A new development is the move to 'Occupy Wall Street". This began with young people but many older disenchanted middle class folk, and more recently the Labor Unions, are joining this movement. It is spreading to other cites, even my old home town of Portland, Oregon (Occupy Portland). The chant is, 'We are the 99%'. A growing number of folk sense that they have lost influence over government, that it has become 'government by the wealthy for the wealthy'. Some sense that, here in the US, home of the 'greatest democracy', some form of revolution is imminent. Around the world, young people, armed with iPods and immersed in Twitter, have emerged as a powerful revolutionary force.

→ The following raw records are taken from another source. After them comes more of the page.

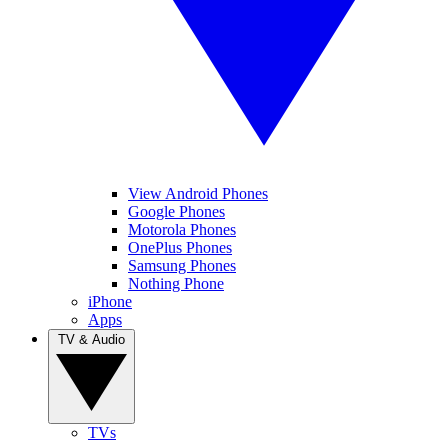
View Android Phones
Google Phones
Motorola Phones
OnePlus Phones
Samsung Phones
Nothing Phone
iPhone
Apps
TV & Audio
TVs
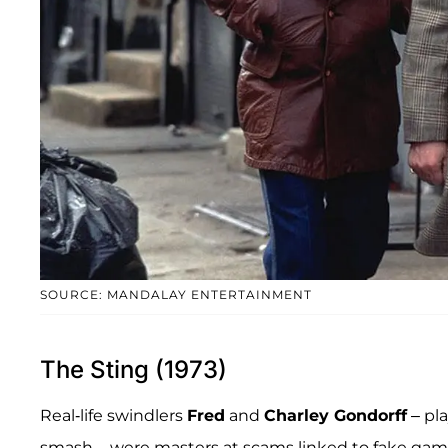
SOURCE: MANDALAY ENTERTAINMENT
The Sting (1973)
Real-life swindlers
Fred
and
Charley Gondorff
– pl
smash – were masters at scams linked to fake gamb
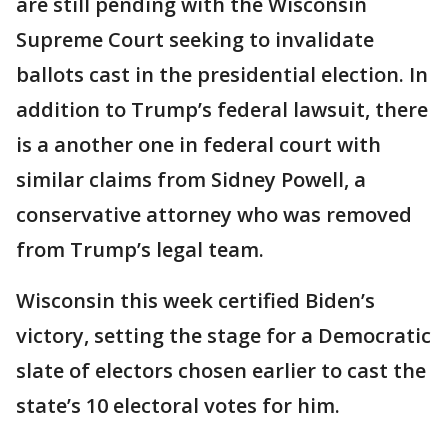
are still pending with the Wisconsin
Supreme Court seeking to invalidate
ballots cast in the presidential election. In
addition to Trump’s federal lawsuit, there
is a another one in federal court with
similar claims from Sidney Powell, a
conservative attorney who was removed
from Trump’s legal team.
Wisconsin this week certified Biden’s
victory, setting the stage for a Democratic
slate of electors chosen earlier to cast the
state’s 10 electoral votes for him.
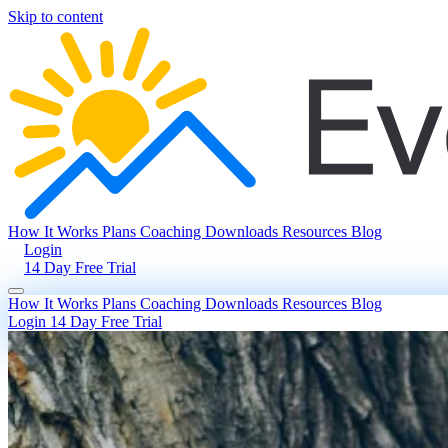
Skip to content
How It Works
Plans
Coaching
Downloads
Resources
Blog
Login
14 Day Free Trial
How It Works
Plans
Coaching
Downloads
Resources
Blog
Login
14 Day Free Trial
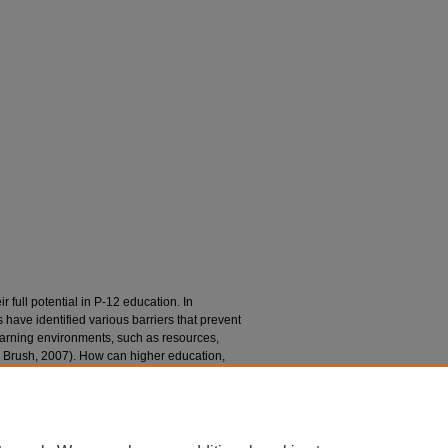
r full potential in P-12 education. In
have identified various barriers that prevent
earning environments, such as resources,
 & Brush, 2007). How can higher education,
cators breakdown these barriers to create
assrooms? This brief paper will describe a
versity that has addressed these mobile
ducation candidates (GTEC).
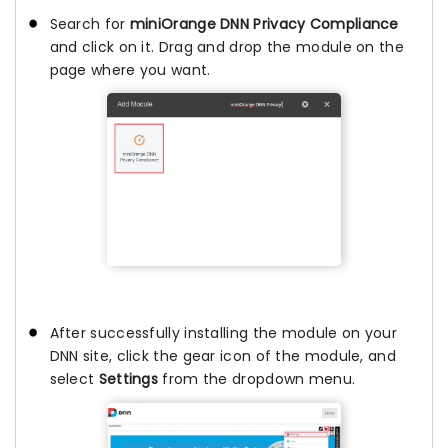
Search for
miniOrange DNN Privacy Compliance
and click on it. Drag and drop the module on the
page where you want.
After successfully installing the module on your
DNN site, click the gear icon of the module, and
select
Settings
from the dropdown menu.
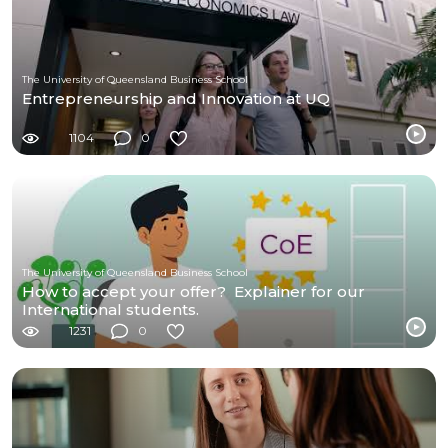
The University of Queensland Business School
Entrepreneurship and Innovation at UQ
1104
0
The University of Queensland Business School
How to accept your offer? Explainer for our
International students.
1231
0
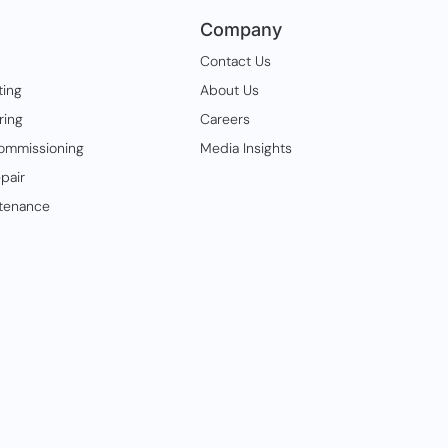
Company
Contact Us
ting
About Us
ring
Careers
ommissioning
Media Insights
pair
tenance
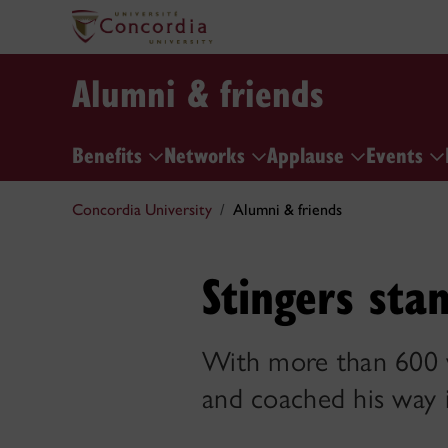
Alumni & friends
Benefits
Networks
Applause
Events
Concordia University
Alumni & friends
Stingers sta
With more than 600 w
and coached his way 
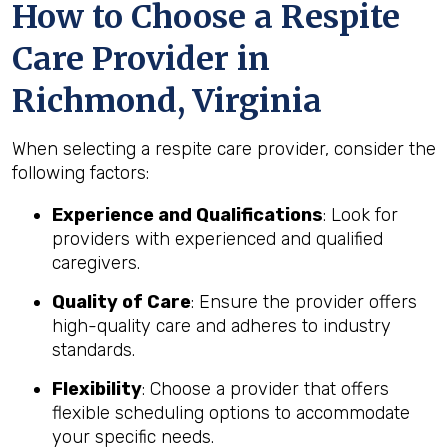
How to Choose a Respite
Care Provider in
Richmond, Virginia
When selecting a respite care provider, consider the
following factors:
Experience and Qualifications
: Look for
providers with experienced and qualified
caregivers.
Quality of Care
: Ensure the provider offers
high-quality care and adheres to industry
standards.
Flexibility
: Choose a provider that offers
flexible scheduling options to accommodate
your specific needs.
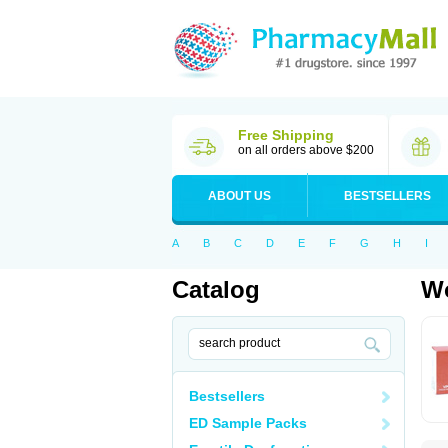
Free Shipping
on all orders above $200
ABOUT US
BESTSELLERS
A
B
C
D
E
F
G
H
I
Catalog
Wo
Bestsellers
ED Sample Packs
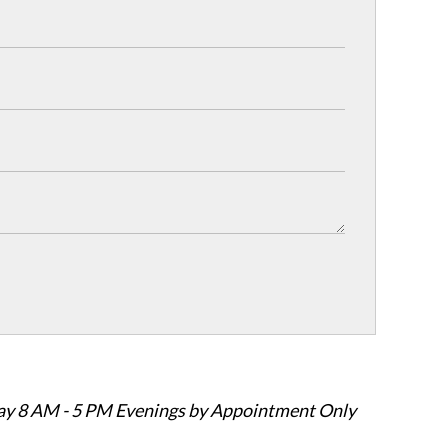
ay 8 AM - 5 PM Evenings by Appointment Only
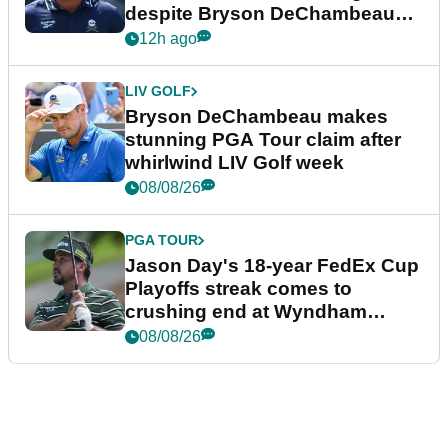
despite Bryson DeChambeau
plea
12h ago
LIV GOLF
Bryson DeChambeau makes
stunning PGA Tour claim after
whirlwind LIV Golf week
08/08/26
PGA TOUR
Jason Day's 18-year FedEx Cup
Playoffs streak comes to
crushing end at Wyndham
Championship
08/08/26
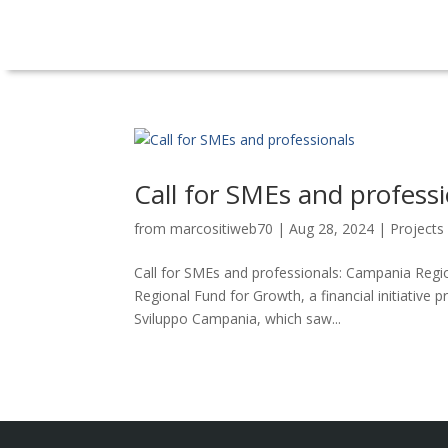
Call for SMEs and profess
from
marcositiweb70
|
Aug 28, 2024
|
Projects
Call for SMEs and professionals: Campania Regio
Regional Fund for Growth, a financial initiati
Sviluppo Campania, which saw...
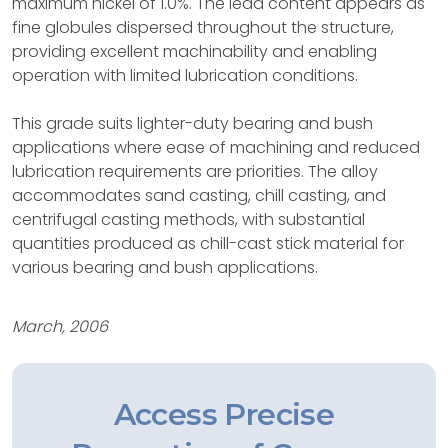
maximum nickel of 1.0%. The lead content appears as
fine globules dispersed throughout the structure,
providing excellent machinability and enabling
operation with limited lubrication conditions.
This grade suits lighter-duty bearing and bush
applications where ease of machining and reduced
lubrication requirements are priorities. The alloy
accommodates sand casting, chill casting, and
centrifugal casting methods, with substantial
quantities produced as chill-cast stick material for
various bearing and bush applications.
March, 2006
Access Precise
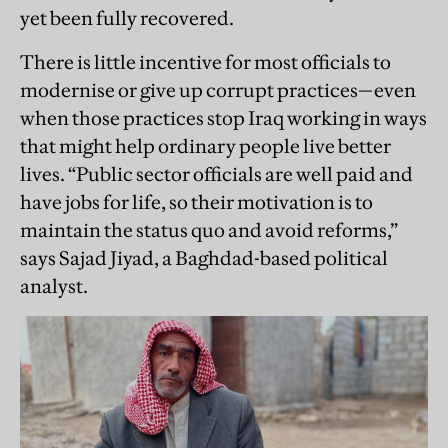
yet been fully recovered.
There is little incentive for most officials to
modernise or give up corrupt practices—even
when those practices stop Iraq working in ways
that might help ordinary people live better
lives. “Public sector officials are well paid and
have jobs for life, so their motivation is to
maintain the status quo and avoid reforms,”
says Sajad Jiyad, a Baghdad-based political
analyst.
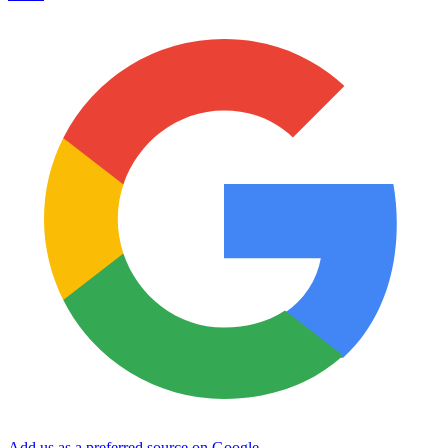
Add us as a preferred source on Google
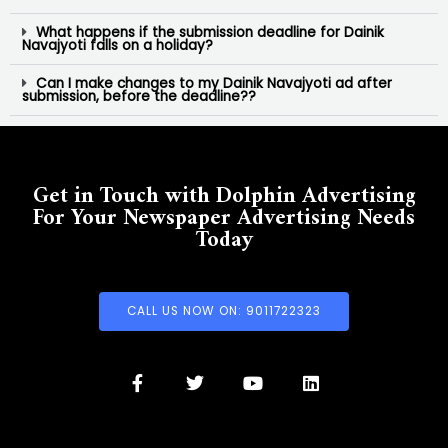
What happens if the submission deadline for Dainik
Navajyoti falls on a holiday?
Can I make changes to my Dainik Navajyoti ad after
submission, before the deadline??
Get in Touch with Dolphin Advertising
For Your Newspaper Advertising Needs
Today
CALL US NOW ON: 9011722323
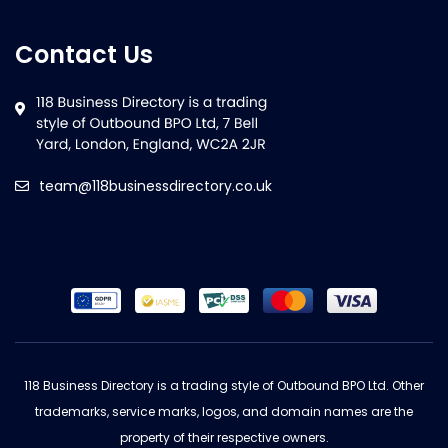
Contact Us
team@118businessdirectory.co.uk
118 Business Directory is a trading style of Outbound BPO Ltd. Other
trademarks, service marks, logos, and domain names are the
property of their respective owners.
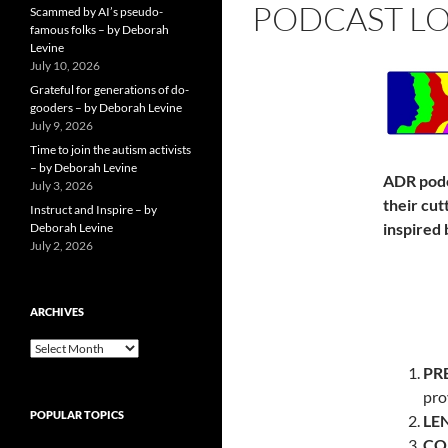
PODCAST LO
Scammed by AI’s pseudo-
famous folks – by Deborah
Levine
July 10, 2026
Grateful for generations of do-
gooders – by Deborah Levine
July 9, 2026
Time to join the autism activists
– by Deborah Levine
ADR podc
July 3, 2026
their cut
Instruct and Inspire – by
inspired 
Deborah Levine
July 2, 2026
ARCHIVES
ARCHIVES
PR
pro
POPULAR TOPICS
LE
CO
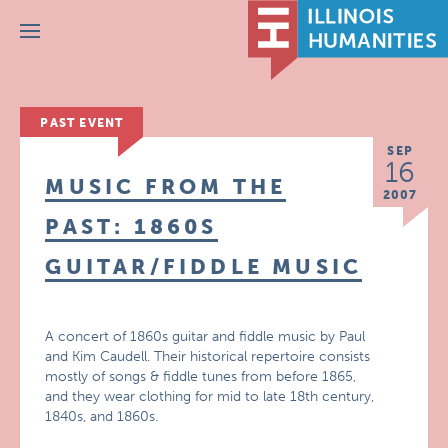
Menu
PAST EVENT
SEP
16
MUSIC FROM THE
2007
PAST: 1860S
GUITAR/FIDDLE MUSIC
A concert of 1860s guitar and fiddle music by Paul
and Kim Caudell. Their historical repertoire consists
mostly of songs & fiddle tunes from before 1865,
and they wear clothing for mid to late 18th century,
1840s, and 1860s.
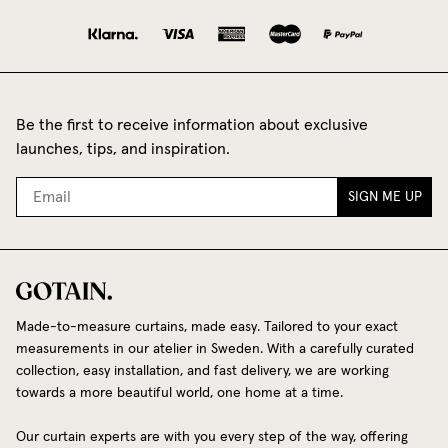
Be the first to receive information about exclusive
launches, tips, and inspiration.
SIGN ME UP
Made-to-measure curtains, made easy. Tailored to your exact
measurements in our atelier in Sweden. With a carefully curated
collection, easy installation, and fast delivery, we are working
towards a more beautiful world, one home at a time.
Our curtain experts are with you every step of the way, offering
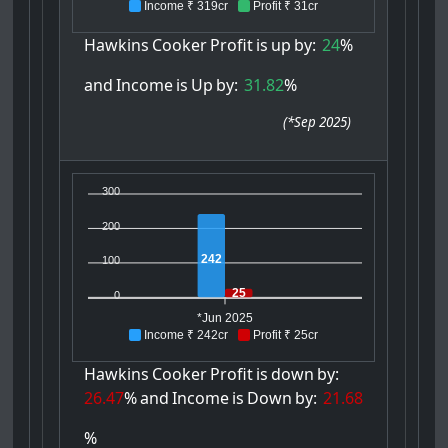
Income ₹ 319cr
Profit ₹ 31cr
Hawkins
Cooker
Profit
is
up
by:
24
%
and
Income
is
Up
by:
31.82
%
(
*Sep 2025
)
300
200
242
100
25
0
*Jun 2025
Income ₹ 242cr
Profit ₹ 25cr
Hawkins
Cooker
Profit
is
down
by:
26.47
%
and
Income
is
Down
by:
21.68
%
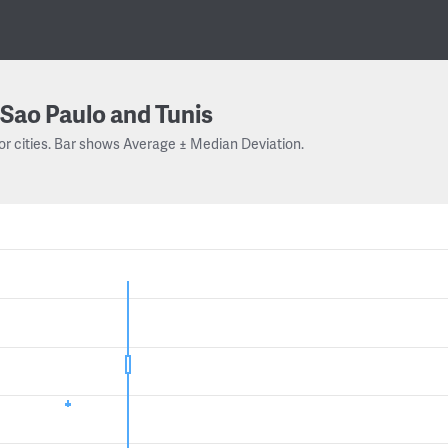
Sao Paulo and Tunis
or cities. Bar shows Average ± Median Deviation.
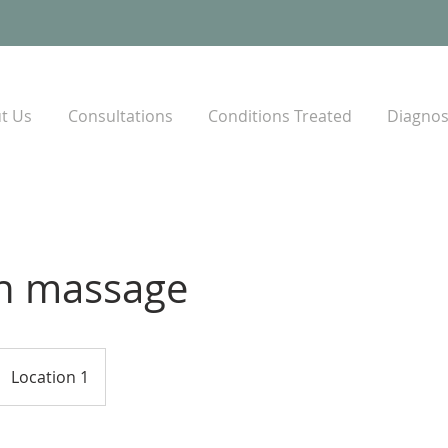
t Us
Consultations
Conditions Treated
Diagnost
h massage
Location 1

Occupy Wall Street has been disparaged as 'aimless' and 'disorganized'. A somewhat radial Australian website (
Citizen's Electoral Council) has acquainted me this is not the case. This movement is demanding return to the provisions of the
Glass-Steagall Act passed in 1933. This regulated the banks to separate ordinary, commercial banking from investment banking and came about to restore order to the collapsed banking system here in the USA. Prior to this, bankers could do pretty much anything they wanted. This legislation was repealed in 1999 by the Republican dominated Senate and House of Representatives, signed into law by President (then just recently become a millionaire), and setting the stage for the 2007/2008 financial collapse here in the US which continues to affect global economy. Basically, the repeal turned the clock back to the pre-Great Depression era of unbridled financial license.
I doubt that the 99% are overly concerned about a Mormon possibly being in the White House. After all, we survived the election of a Roman Catholic and more recently the election a non-Caucasian. If the sky is falling, race and religion have little, if anything at all, to do with our current woes. Mormons, so far as I have been able to see, are honest, conscientious, moral, hardworking and trustworthy folk, at least as much as any other group given to faith. This could be seen by some as a breath of fresh air at the pinnacle of politics! This quip aside, I prefer to wait and see how things turn out.
What is the 'so what' of all this? Like folk the world around, Americans want to feel that the government is for the
common weal. There are many who, as do I, don't want politicians who seem to pander to 'Wall Street', who are overly influenced by lobbyists (whether representing the drug companies, the health industry, the energy industry, the military related industries, the rifle associations and gun lobbies, the wealthy corporations, the labor unions, or religious groups). As the common Aussie phrase has it, just give us all a '
fair go'.
I suppose and hope that those increasing number chanting in the streets, 'We are the 99%', might finally get the politicians to listen to what once was the 'silent majority'.